By contrast, the carbon footprint of the MNE allocated to the final consuming country (MNE CF) is obtained if we start from the CF as is shown in expression (2) as follows:

$${\bf{MNECF}} = {\hat{\bf{e}}}\left( {{\bf{I - A}}} \right)^{ - 1}\hat {\mathbf{m}}_{\mathrm{o}}^c\hat {\mathbf{y}}^{{\mathrm{rr}}}{\bf{ + \hat e}}\left( {{\bf{I - A}}} \right)^{ - 1}\hat {\mathbf{m}}_{\mathrm{o}}^c\hat {\mathbf{y}}^{{\mathrm{rs}}}{\bf{ = }}{\bf{P}}\hat {\mathbf{m}}_{\mathrm{o}}^c\hat {\mathbf{y}}^{\mathrm{d}}{\bf{ + }}{\bf{P}}\hat {\mathbf{m}}_{\mathrm{o}}^c\hat {\mathbf{y}}^{\mathrm{e}}$$

where \({\hat{\mathbf{y}}}^{\mathrm{d}}\)is the diagonal (in main diagonal) final demand domestically produced and consumed and \({\hat{\mathbf{y}}}^{\mathrm{e}}\) is the diagonal (in off-diagonal positions) final demand exported (imported). Summing along the rows the MNE CF matrix, we have the same result as summing along the rows of MNE PF both for the sectors and countries, but the total for the countries and sectors are different when we sum down the columns because of the different allocation criterion.

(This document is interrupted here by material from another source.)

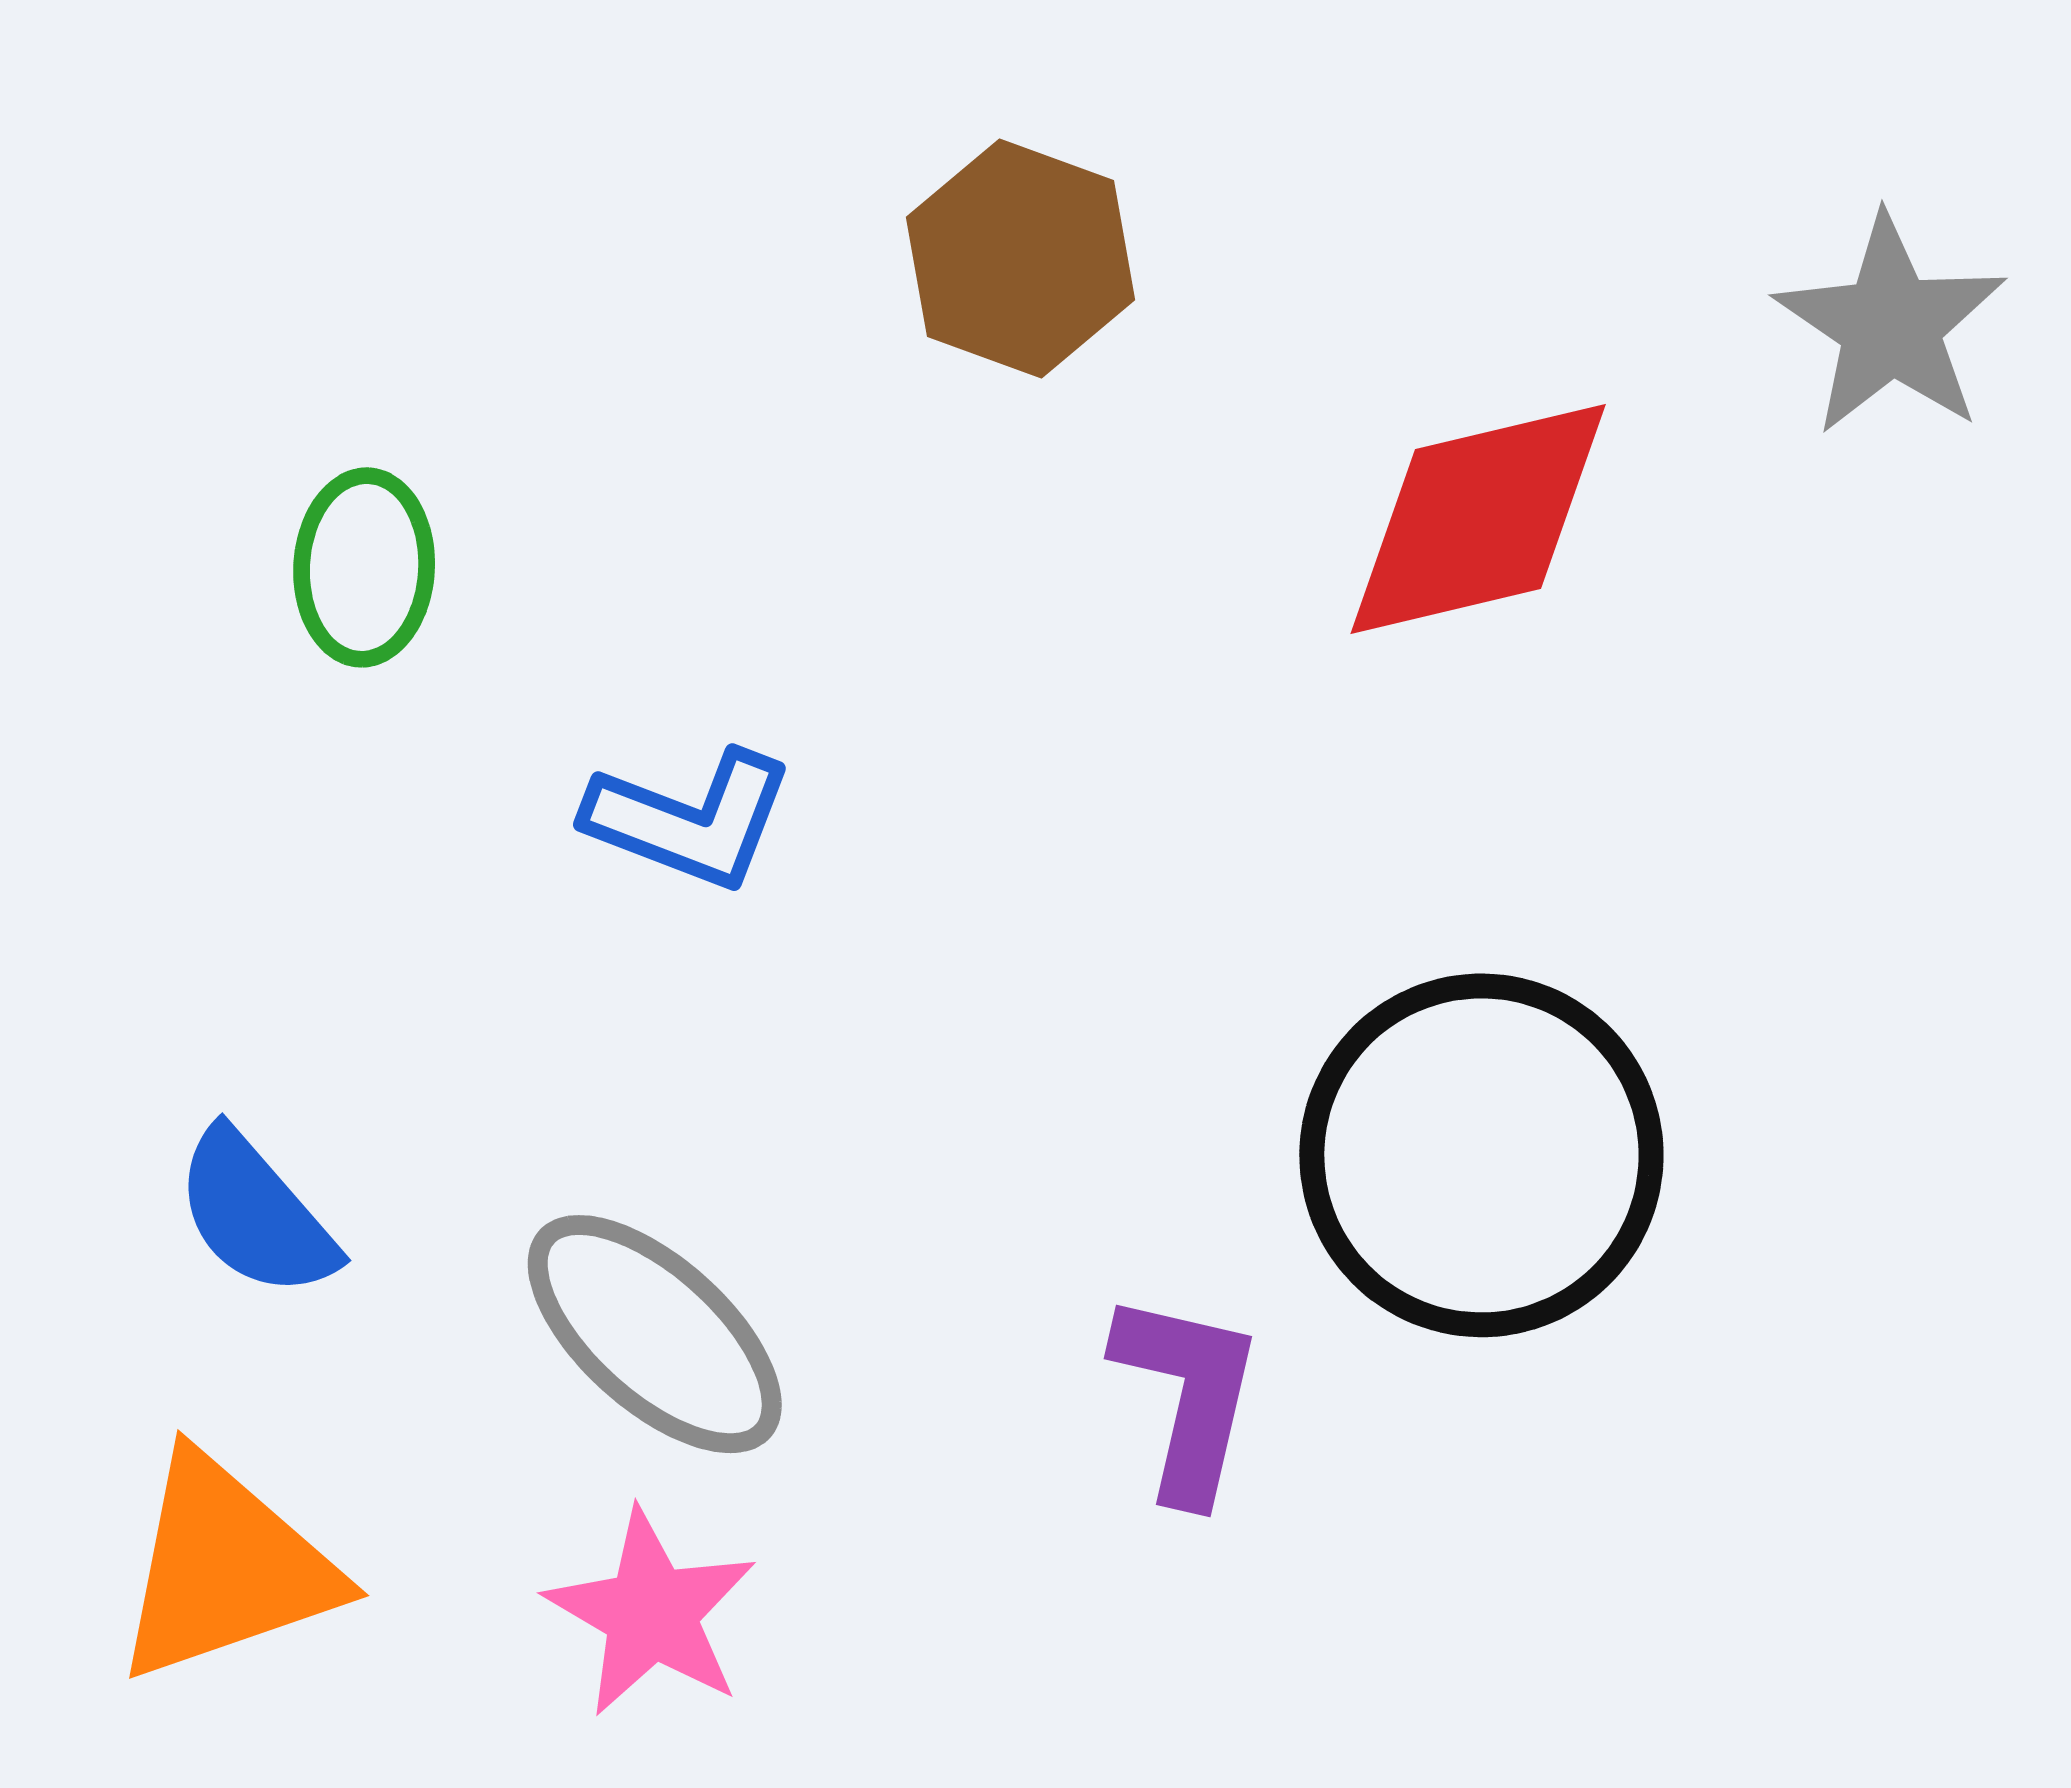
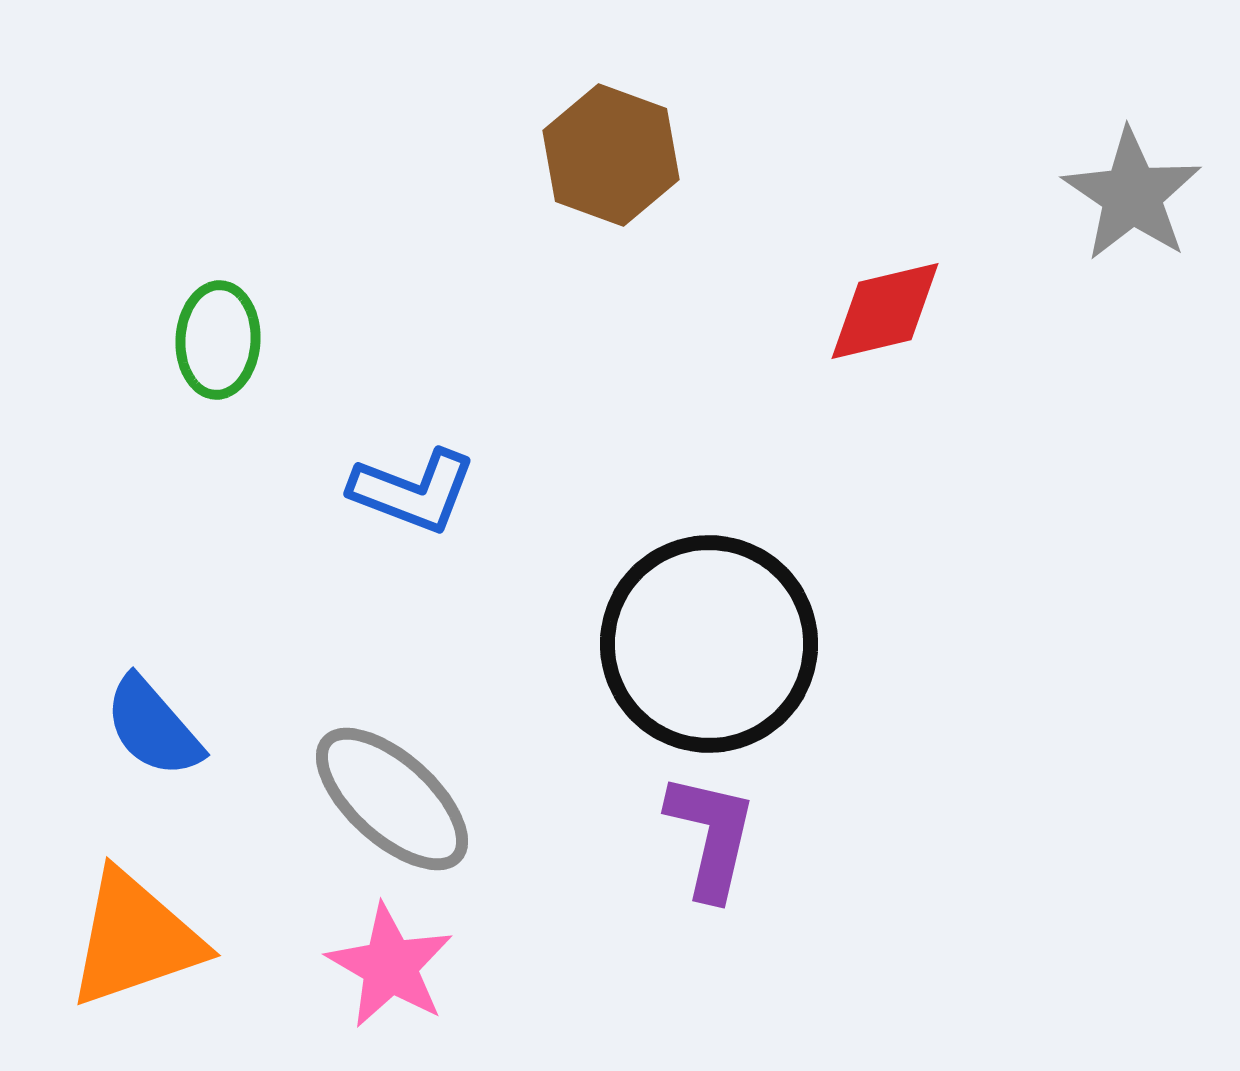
red diamond: (1478, 519) -> (885, 311), size x0.7
black circle: (1481, 1155) -> (709, 644), moved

Accounting for different technical structures

The procedure described implies that MNE and the national industries where the former operates share the same technical structure and the same share of imports and exports, implying also that the MNE supply does not differ from the average of the sector nor in type of product, quality or price, which constitutes a limitation of the analysis. Another limitation is that the model does not allow considering the different purposes of Foreign Direct Investment (such as access to new markets or resources, take advantage of lower labor costs or better suppliers63). Regarding the first limitation, the previous calculations provide the measure of the MNEs’ carbon footprint in this counterfactual64,65 if both industries, the domestic ones and MNE, share the same characteristics. Three strategies have been used to evaluate/reduce the importance of this assumption: (a) Some authors have evaluated how results change when a sector aggregation or disaggregation is held38,59; (b) Other researchers have developed hybrid LCA and Input-Output models66 and obtained better results for hybrid models than with MRIO models; (c) others consider different value added content of exports regarding the size and ownership for Chinese firms56 or different value added ratio and intensity of exports and imports67.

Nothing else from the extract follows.